Cardiovascular: myocardial infarction.
Acute heat wave events were significantly associated with increased odds of MI-related ED visits among the total study population at HI thresholds of 21.1–24.4°C (70–76°F) (Table 10).

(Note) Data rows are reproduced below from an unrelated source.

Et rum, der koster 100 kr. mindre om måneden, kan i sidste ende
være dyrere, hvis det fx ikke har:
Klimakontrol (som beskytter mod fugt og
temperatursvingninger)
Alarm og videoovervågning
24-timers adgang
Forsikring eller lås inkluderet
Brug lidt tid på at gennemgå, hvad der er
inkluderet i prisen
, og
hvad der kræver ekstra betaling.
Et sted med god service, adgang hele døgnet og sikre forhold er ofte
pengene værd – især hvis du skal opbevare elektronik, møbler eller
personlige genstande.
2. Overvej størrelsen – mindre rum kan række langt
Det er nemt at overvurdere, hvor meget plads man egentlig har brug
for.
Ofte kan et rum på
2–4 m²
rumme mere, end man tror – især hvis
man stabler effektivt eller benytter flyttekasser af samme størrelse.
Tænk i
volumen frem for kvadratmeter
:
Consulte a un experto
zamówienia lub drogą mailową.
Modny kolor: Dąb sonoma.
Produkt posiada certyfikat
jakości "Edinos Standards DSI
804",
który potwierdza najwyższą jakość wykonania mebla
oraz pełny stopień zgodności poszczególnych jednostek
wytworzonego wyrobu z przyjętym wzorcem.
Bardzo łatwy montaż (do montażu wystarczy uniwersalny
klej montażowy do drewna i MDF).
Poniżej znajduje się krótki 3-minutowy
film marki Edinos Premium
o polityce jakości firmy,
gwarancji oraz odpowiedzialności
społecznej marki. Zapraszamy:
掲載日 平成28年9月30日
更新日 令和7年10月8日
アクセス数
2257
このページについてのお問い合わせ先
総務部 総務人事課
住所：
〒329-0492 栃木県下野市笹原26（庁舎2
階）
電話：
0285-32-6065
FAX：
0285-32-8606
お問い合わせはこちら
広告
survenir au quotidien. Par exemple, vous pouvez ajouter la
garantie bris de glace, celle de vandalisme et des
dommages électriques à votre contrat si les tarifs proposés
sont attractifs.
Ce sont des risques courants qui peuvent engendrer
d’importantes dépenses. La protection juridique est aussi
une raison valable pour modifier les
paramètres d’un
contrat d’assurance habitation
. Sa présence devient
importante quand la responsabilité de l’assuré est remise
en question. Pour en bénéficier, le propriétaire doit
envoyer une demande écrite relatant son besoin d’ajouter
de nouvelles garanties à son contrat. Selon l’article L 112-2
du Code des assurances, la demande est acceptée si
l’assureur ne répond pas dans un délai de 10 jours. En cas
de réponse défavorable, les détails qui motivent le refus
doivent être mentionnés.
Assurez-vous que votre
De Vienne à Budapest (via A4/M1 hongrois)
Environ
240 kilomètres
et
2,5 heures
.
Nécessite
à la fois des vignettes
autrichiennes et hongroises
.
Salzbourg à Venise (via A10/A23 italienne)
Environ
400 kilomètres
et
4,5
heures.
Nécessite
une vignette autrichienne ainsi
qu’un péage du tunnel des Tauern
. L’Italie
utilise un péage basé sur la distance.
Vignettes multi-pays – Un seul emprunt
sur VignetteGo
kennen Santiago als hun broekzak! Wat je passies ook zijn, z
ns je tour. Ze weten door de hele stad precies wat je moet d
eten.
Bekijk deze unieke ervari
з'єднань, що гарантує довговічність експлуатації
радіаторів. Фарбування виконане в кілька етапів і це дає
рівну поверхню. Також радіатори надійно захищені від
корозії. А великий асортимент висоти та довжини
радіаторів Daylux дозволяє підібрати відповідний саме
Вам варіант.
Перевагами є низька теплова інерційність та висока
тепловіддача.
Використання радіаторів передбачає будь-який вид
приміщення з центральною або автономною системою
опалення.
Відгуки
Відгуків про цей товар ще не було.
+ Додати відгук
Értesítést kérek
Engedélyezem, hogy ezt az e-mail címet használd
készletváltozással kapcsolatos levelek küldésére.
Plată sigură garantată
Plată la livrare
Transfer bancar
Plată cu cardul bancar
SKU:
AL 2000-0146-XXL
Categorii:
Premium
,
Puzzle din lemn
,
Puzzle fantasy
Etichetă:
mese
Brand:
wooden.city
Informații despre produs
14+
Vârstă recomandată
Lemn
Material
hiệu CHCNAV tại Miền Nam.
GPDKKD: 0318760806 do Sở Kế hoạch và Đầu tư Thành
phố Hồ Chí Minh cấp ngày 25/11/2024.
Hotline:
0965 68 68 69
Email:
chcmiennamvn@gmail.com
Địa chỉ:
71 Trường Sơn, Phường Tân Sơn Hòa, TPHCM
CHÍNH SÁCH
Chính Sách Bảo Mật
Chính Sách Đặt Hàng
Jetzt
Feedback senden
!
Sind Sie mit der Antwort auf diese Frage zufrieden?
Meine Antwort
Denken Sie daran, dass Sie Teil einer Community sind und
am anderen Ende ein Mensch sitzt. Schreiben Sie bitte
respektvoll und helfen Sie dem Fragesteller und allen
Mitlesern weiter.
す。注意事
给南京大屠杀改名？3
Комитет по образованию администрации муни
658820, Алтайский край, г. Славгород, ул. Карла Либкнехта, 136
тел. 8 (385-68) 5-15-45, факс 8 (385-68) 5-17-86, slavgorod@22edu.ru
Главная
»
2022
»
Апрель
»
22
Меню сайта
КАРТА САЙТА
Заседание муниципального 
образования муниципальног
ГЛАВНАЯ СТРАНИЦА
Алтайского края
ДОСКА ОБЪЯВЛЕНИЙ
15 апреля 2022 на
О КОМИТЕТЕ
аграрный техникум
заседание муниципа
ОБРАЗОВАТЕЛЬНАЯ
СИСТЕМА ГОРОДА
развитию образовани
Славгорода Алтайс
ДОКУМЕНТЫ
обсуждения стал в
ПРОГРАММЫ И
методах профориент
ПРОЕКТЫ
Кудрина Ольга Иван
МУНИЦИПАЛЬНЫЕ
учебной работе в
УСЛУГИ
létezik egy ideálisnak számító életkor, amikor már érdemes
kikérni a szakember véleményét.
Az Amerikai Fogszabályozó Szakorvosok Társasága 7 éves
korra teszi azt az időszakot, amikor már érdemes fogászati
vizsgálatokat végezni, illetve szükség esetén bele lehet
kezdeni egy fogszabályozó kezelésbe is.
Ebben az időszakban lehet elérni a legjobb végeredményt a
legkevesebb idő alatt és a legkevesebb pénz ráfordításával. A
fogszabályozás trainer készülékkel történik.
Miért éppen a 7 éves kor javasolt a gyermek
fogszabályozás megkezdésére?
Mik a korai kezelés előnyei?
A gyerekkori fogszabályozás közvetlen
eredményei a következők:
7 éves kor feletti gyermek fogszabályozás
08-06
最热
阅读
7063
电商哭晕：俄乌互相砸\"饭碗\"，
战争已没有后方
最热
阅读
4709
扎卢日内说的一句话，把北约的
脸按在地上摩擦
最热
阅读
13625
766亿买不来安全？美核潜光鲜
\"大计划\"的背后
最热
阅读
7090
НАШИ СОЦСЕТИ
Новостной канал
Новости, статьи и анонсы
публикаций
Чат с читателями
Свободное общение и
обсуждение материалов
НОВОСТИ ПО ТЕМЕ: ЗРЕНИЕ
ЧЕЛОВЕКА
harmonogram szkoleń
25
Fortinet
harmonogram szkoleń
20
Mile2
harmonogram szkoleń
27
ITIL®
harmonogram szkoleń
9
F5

Positive associations were also observed for ongoing heat wave events with the odds of MI-related ED visits increasing by 7% (95% CI: 1%, 14%) for each additional consecutive day with a HI above 70°F (Table 11). However, the estimated increase in odds of MI-related ED visits related to ongoing heat wave events among the entire study population were not significant at higher thresholds. When stratified by sex, the adverse effects of acute heat wave events on the odds of MI-related ED visits were predominantly observed among females (Tables S4a–b). Statistically significant elevated ORs were estimated for MI-related ED visits among females on heat wave days vs. non–heat wave days at HI thresholds of 22.2–25.6°C (72–78°F); a significantly elevated OR among males was only estimated for an acute heat wave at the 21.1°C (70°F) threshold.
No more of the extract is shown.